Terra terá “segunda lua” até 2083

Terra terá
Terra terá "segunda lua" até 2083/Foto: NASA

Um pequeno e discreto corpo celeste (uma segunda lua?) vem acompanhando a Terra há cerca de 60 anos e, segundo cálculos dos astrônomos, deve continuar “ao nosso lado” pelo menos até o ano de 2083. Batizado de 2025 PN7, o objeto foi detectado por telescópios instalados no Havaí e rapidamente despertou o interesse da comunidade científica por seu comportamento incomum. A NASA segue explorando e observando o universo.

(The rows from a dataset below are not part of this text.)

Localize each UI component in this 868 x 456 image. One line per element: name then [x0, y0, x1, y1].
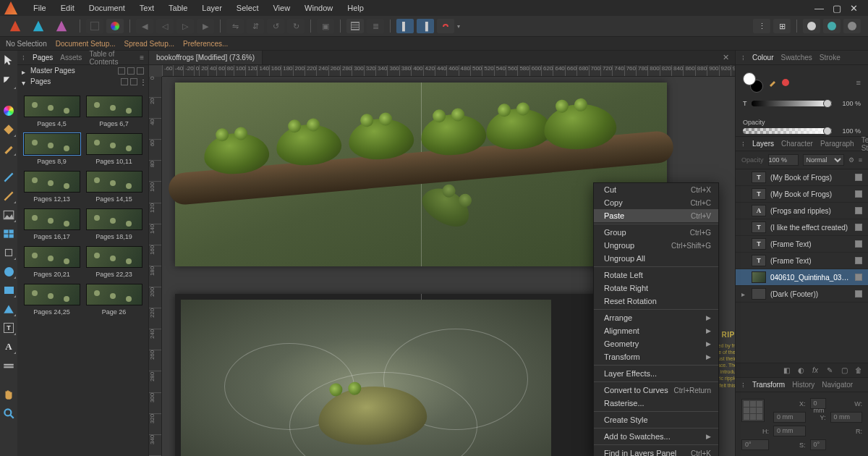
persona-publisher[interactable]	[6, 18, 25, 34]
horizontal-ruler[interactable]: -60-40-200204060801001201401601802002202…	[162, 65, 735, 77]
page-thumb[interactable]	[86, 208, 142, 230]
close-button[interactable]: ✕	[850, 3, 858, 14]
spread-setup-link[interactable]: Spread Setup...	[124, 40, 175, 48]
ellipse-tool[interactable]	[2, 265, 15, 278]
persona-photo[interactable]	[52, 18, 71, 34]
snapping-button[interactable]	[437, 19, 454, 33]
mask-layer-button[interactable]: ◧	[781, 366, 791, 376]
document-setup-link[interactable]: Document Setup...	[56, 40, 116, 48]
help-button[interactable]	[843, 19, 861, 33]
style-picker-tool[interactable]	[2, 104, 15, 117]
cm-group[interactable]: GroupCtrl+G	[594, 226, 718, 239]
tab-paragraph[interactable]: Paragraph	[820, 140, 854, 148]
eyedropper-icon[interactable]	[767, 77, 778, 88]
zoom-tool[interactable]	[2, 407, 15, 420]
close-doc-icon[interactable]: ✕	[717, 53, 735, 62]
delete-layer-button[interactable]: 🗑	[854, 366, 864, 376]
stock-button[interactable]	[823, 19, 841, 33]
pages-row[interactable]: ▾Pages ⋮	[17, 76, 148, 87]
layers-menu-icon[interactable]: ≡	[859, 156, 862, 164]
flip-v-button[interactable]: ⇵	[247, 19, 264, 33]
page-thumb[interactable]	[24, 171, 80, 193]
page-thumb[interactable]	[24, 246, 80, 268]
x-field[interactable]: 0 mm	[810, 398, 826, 409]
group-button[interactable]: ▣	[317, 19, 334, 33]
tab-stroke[interactable]: Stroke	[820, 54, 841, 62]
menu-document[interactable]: Document	[82, 0, 132, 16]
menu-window[interactable]: Window	[297, 0, 340, 16]
cm-reset-rotation[interactable]: Reset Rotation	[594, 295, 718, 308]
menu-file[interactable]: File	[26, 0, 54, 16]
tab-character[interactable]: Character	[781, 140, 813, 148]
page-thumb[interactable]	[86, 284, 142, 305]
layer-row[interactable]: T(My Book of Frogs)	[736, 186, 868, 203]
r-field[interactable]: 0°	[741, 439, 769, 450]
cm-cut[interactable]: CutCtrl+X	[594, 183, 718, 196]
h-field[interactable]: 0 mm	[773, 426, 806, 436]
cm-convert-to-curves[interactable]: Convert to CurvesCtrl+Return	[594, 384, 718, 397]
menu-layer[interactable]: Layer	[195, 0, 229, 16]
panel-menu-icon[interactable]: ≡	[140, 54, 144, 62]
menu-select[interactable]: Select	[229, 0, 266, 16]
align-left-button[interactable]: ▌	[396, 19, 414, 33]
document-tab[interactable]: bookoffrogs [Modified] (73.6%)	[149, 51, 263, 64]
anchor-selector[interactable]	[741, 399, 765, 422]
menu-table[interactable]: Table	[161, 0, 195, 16]
recent-colour[interactable]	[782, 79, 789, 86]
cm-rasterise-[interactable]: Rasterise...	[594, 397, 718, 410]
callout-tool[interactable]	[2, 359, 15, 372]
y-field[interactable]: 0 mm	[830, 412, 863, 423]
layer-row[interactable]: A(Frogs and ripples)	[736, 203, 868, 219]
tab-layers[interactable]: Layers	[752, 140, 774, 148]
master-pages-row[interactable]: ▸Master Pages	[17, 65, 148, 76]
triangle-tool[interactable]	[2, 303, 15, 316]
page-thumb[interactable]	[86, 171, 142, 193]
cm-rotate-left[interactable]: Rotate Left	[594, 269, 718, 282]
cm-rotate-right[interactable]: Rotate Right	[594, 282, 718, 295]
artistic-text-tool[interactable]: T	[2, 321, 15, 334]
image-frame-tool[interactable]	[2, 208, 15, 221]
cm-layer-effects-[interactable]: Layer Effects...	[594, 367, 718, 380]
menu-help[interactable]: Help	[340, 0, 371, 16]
tab-colour[interactable]: Colour	[752, 54, 773, 62]
tab-history[interactable]: History	[792, 381, 814, 389]
vertical-ruler[interactable]: 0204060801001201401601802002202402602803…	[149, 77, 162, 456]
w-field[interactable]: 0 mm	[773, 412, 806, 423]
tab-assets[interactable]: Assets	[60, 54, 82, 62]
rotate-cw-button[interactable]: ↻	[287, 19, 305, 33]
layer-settings-icon[interactable]: ⚙	[848, 156, 854, 164]
preflight-button[interactable]	[106, 19, 124, 33]
rotate-ccw-button[interactable]: ↺	[267, 19, 284, 33]
text-wrap-button[interactable]: ≣	[367, 19, 384, 33]
cm-geometry[interactable]: Geometry▶	[594, 337, 718, 350]
layer-row[interactable]: ▸(Dark (Footer))	[736, 286, 868, 303]
tab-pages[interactable]: Pages	[33, 54, 53, 62]
layer-row[interactable]: T(Frame Text)	[736, 253, 868, 269]
view-split-button[interactable]: ⊞	[773, 19, 791, 33]
tint-slider[interactable]: T 100 %	[743, 100, 861, 107]
s-field[interactable]: 0°	[810, 439, 826, 450]
page-thumb[interactable]	[24, 208, 80, 230]
cm-ungroup-all[interactable]: Ungroup All	[594, 252, 718, 265]
menu-edit[interactable]: Edit	[54, 0, 82, 16]
cm-paste[interactable]: PasteCtrl+V	[594, 209, 718, 222]
layer-row[interactable]: 040610_Quintinha_0342maptia (I...	[736, 269, 868, 286]
move-tool[interactable]	[2, 54, 15, 67]
page-thumb[interactable]	[86, 133, 142, 155]
move-back-button[interactable]: ◀	[136, 19, 153, 33]
pen-tool[interactable]	[2, 142, 15, 155]
frame-text-tool[interactable]: A	[2, 340, 15, 353]
blend-mode-select[interactable]: Normal	[803, 154, 844, 166]
paint-bucket-tool[interactable]	[2, 123, 15, 136]
page-thumb[interactable]	[86, 96, 142, 117]
adjustment-layer-button[interactable]: ◐	[796, 366, 806, 376]
table-tool[interactable]	[2, 227, 15, 240]
move-backward-button[interactable]: ◁	[156, 19, 174, 33]
page-thumbnails[interactable]: Pages 4,5Pages 6,7Pages 8,9Pages 10,11Pa…	[17, 87, 148, 456]
tab-toc[interactable]: Table of Contents	[89, 50, 132, 66]
opacity-slider[interactable]: 100 %	[743, 127, 861, 135]
preferences-link[interactable]: Preferences...	[183, 40, 228, 48]
toggle-preview-button[interactable]	[86, 19, 103, 33]
cm-ungroup[interactable]: UngroupCtrl+Shift+G	[594, 239, 718, 252]
layer-opacity-input[interactable]	[768, 154, 799, 166]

O que mais chama a atenção é que o 2025 PN7 se move praticamente no mesmo ritmo do nosso planeta ao redor do Sol. É como se a Terra e esse corpo celeste estivessem viajando lado a lado pelo espaço, compartilhando uma trajetória muito parecida. À distância, esse movimento cria a impressão de que ele estaria orbitando o nosso planeta, o que levou muitas pessoas a acreditarem que a Terra teria ganhado uma “segunda lua”.

Na prática, porém, a situação é diferente. O 2025 PN7 não gira em torno da Terra, mas sim em torno do Sol. A semelhança entre sua órbita e a da Terra é tão grande que produz essa ilusão de proximidade constante. Por isso, os astrônomos classificam esse tipo de objeto como um “quase-satélite” ou um companheiro orbital, e não como uma lua de fato.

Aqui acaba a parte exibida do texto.